Becerra is scheduled for sentencing on July 8, 2013. He faces a mandatory minimum penalty of five years in prison and a maximum of 40 years in prison and a $5 million fine. The actual sentence, however, will be determined at the discretion of the court after consideration of any applicable statutory sentencing factors and the Federal Sentencing Guidelines. Upon completion of his prison sentence, Becerra is subject to deportation to Mexico.
This case is the product of an investigation by the DEA, HSI, Bureau of Alcohol, Tobacco, and Firearms (ATF), and Tulare County Sheriff’s Office.
Fresno County Agricultural Grow (No. 1:11CR357 AWI)
Shavane Bouasangouane, 44, of Fresno, pleaded guilty today to maintaining a marijuana cultivation operation on agricultural land on Armstrong Avenue in Fresno where he resided.

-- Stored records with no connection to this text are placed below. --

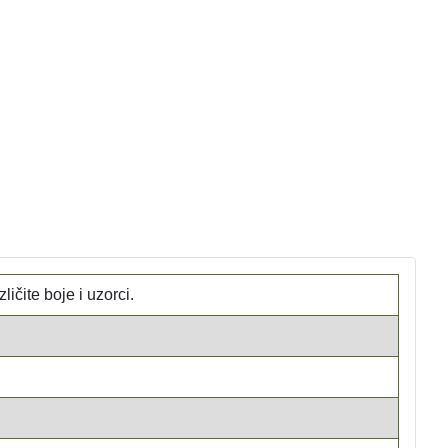
čite boje i uzorci.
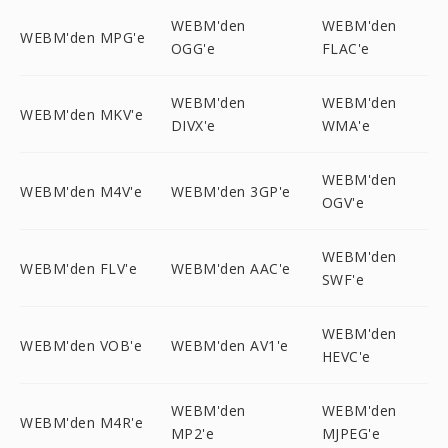
WEBM'den
WEBM'den
WEBM'den MPG'e
OGG'e
FLAC'e
WEBM'den
WEBM'den
WEBM'den MKV'e
DIVX'e
WMA'e
WEBM'den
WEBM'den M4V'e
WEBM'den 3GP'e
OGV'e
WEBM'den
WEBM'den FLV'e
WEBM'den AAC'e
SWF'e
WEBM'den
WEBM'den VOB'e
WEBM'den AV1'e
HEVC'e
WEBM'den
WEBM'den
WEBM'den M4R'e
MP2'e
MJPEG'e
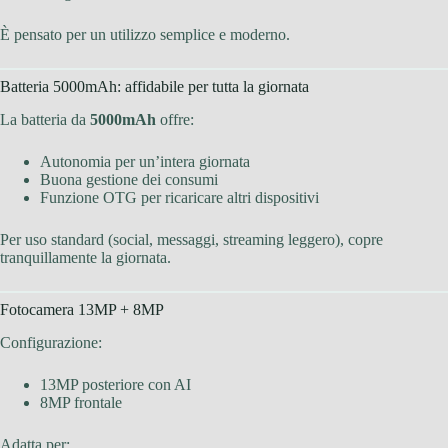
È pensato per un utilizzo semplice e moderno.
Batteria 5000mAh: affidabile per tutta la giornata
La batteria da
5000mAh
offre:
Autonomia per un’intera giornata
Buona gestione dei consumi
Funzione OTG per ricaricare altri dispositivi
Per uso standard (social, messaggi, streaming leggero), copre
tranquillamente la giornata.
Fotocamera 13MP + 8MP
Configurazione:
13MP posteriore con AI
8MP frontale
Adatta per:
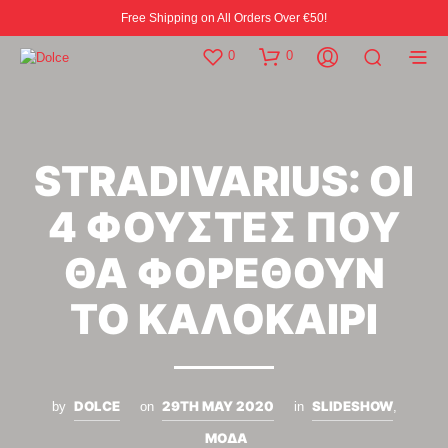
Free Shipping on All Orders Over €50!
0
0
STRADIVARIUS: ΟΙ
4 ΦΟΥΣΤΕΣ ΠΟΥ
ΘΑ ΦΟΡΕΘΟΥΝ
ΤΟ ΚΑΛΟΚΑΙΡΙ
DOLCE
29TH MAY 2020
SLIDESHOW
by
on
in
,
ΜΟΔΑ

According to court documents, Bouasangouane was involved in the cultivation and processing of more than 800 pounds of marijuana that belonged to him and his brother, Reney Bouasangouane, 48, who is also charged in the case and has entered a plea of not guilty. Reney Bouasangouane is presumed innocent until and unless proven guilty beyond a reasonable doubt.
According to Shavane Bouasangouane’s plea agreement, the marijuana was purportedly for their own medical use. However, no rolling papers, smoking paraphernalia, or other items used to ingest marijuana were found in the residence. The property is owned by Somluck and Damrong Pattanumotana, a Fresno physician. Their son, Goon Pattanumotana, an economics professor at Willow International in Fresno, owns another property in Sanger, where law enforcement agents have found multiple large marijuana cultivation operations in the past. The Sanger and Armstrong properties are the subject of pending civil forfeiture actions initiated by the U.S. Attorney’s Office in Fresno and being handled by Assistant U.S. Attorneys Kevin Khasigian and Alyson Berg.
Bouasangouane is scheduled for sentencing on July 1, 2013. and faces a maximum prison term of 20 years and a fine of up to $500,000. The actual sentence, however, will be determined at the discretion of the court after consideration of any applicable statutory sentencing factors and the Federal Sentencing Guidelines.
This case is the product of an investigation by the DEA and Fresno County Sheriff’s Office.
Assistant U.S. Attorney Karen A. Escobar is prosecuting all of the criminal cases.